2. Aux termes de l'article 37-1 de la loi du 12 avril 2000 relative aux droits des citoyens dans leurs relations avec les administrations : " Les créances résultant de paiements indus effectués par les personnes publiques en matière de rémunération de leurs agents peuvent être répétées dans un délai de deux années à compter du premier jour du mois suivant celui de la date de mise en paiement du versement erroné, y compris lorsque ces créances ont pour origine une décision créatrice de droits irrégulière devenue définitive () ".

3. Il résulte de ces dispositions qu'une somme indûment versée par une personne publique à l'un de ses agents au titre de sa rémunération peut, en principe, être répétée dans un délai de deux ans à compter du premier jour du mois suivant celui de sa date de mise en paiement sans que puisse y faire obstacle la circonstance que la décision créatrice de droits qui en constitue le fondement ne peut plus être retirée. Par suite, à supposer établies les allégations de M. B selon lesquelles la poursuite du versement de la nouvelle bonification indemnitaire après sa nomination sur un emploi à la plate-forme affrètement et transport à Villacoublay, qui n'ouvrait pas droit au bénéfice de cette bonification, serait créatrice à son profit de droits à ce bénéfice, cette circonstance ne faisait pas obstacle à ce que l'administration lui réclame, par la décision en litige, les sommes indûment versées au titre de la nouvelle bonification indiciaire perçue entre le 1er août 2020 et le 28 février 2022.

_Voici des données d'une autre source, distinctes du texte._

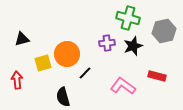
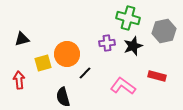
red arrow: moved 2 px right
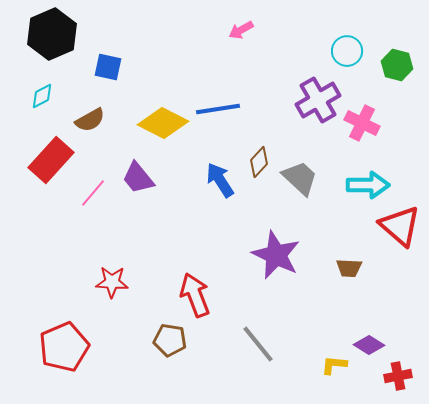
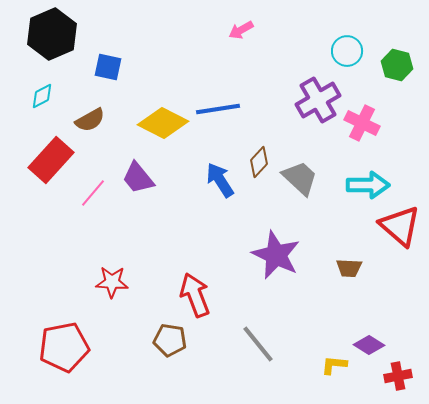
red pentagon: rotated 12 degrees clockwise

4. Il résulte de ce qui précède, sans qu'il soit besoin de se prononcer sur la fin de non-recevoir opposée par le ministre des armées, que les conclusions à fin d'annulation présentées par M. B doivent être rejetées ainsi que, par voie de conséquence, les conclusions tendant à ce que la prise en compte de la fin d'attribution de la nouvelle bonification indiciaire soit datée au 31 janvier 2022 et les conclusions accessoires à fin d'injonction, d'astreinte et tendant à l'application des dispositions de l'article L. 761-1 du code de justice administrative.

D E C I D E :

Article 1er : La requête de M. B est rejetée.

Article 2 : Le présent jugement sera notifié à M. A B et au ministre des armées.

Délibéré après l'audience du 20 mars 2025, à laquelle siégeaient :

Mme Cayla, présidente,

M. Bélot, premier conseiller,

M. Perez, premier conseiller.

Rendu public par mise à disposition au greffe le 10 avril 2025.

Le rapporteur,

signé

S. Bélot

La présidente,

signé

F. Cayla

La greffière,

signé

G. Le Pré

La République mande et ordonne au ministre des armées, en ce qui le concerne, ou à tous commissaires de justice à ce requis, en ce qui concerne les voies de droit commun contre les parties privées, de pourvoir à l'exécution de la présente décision.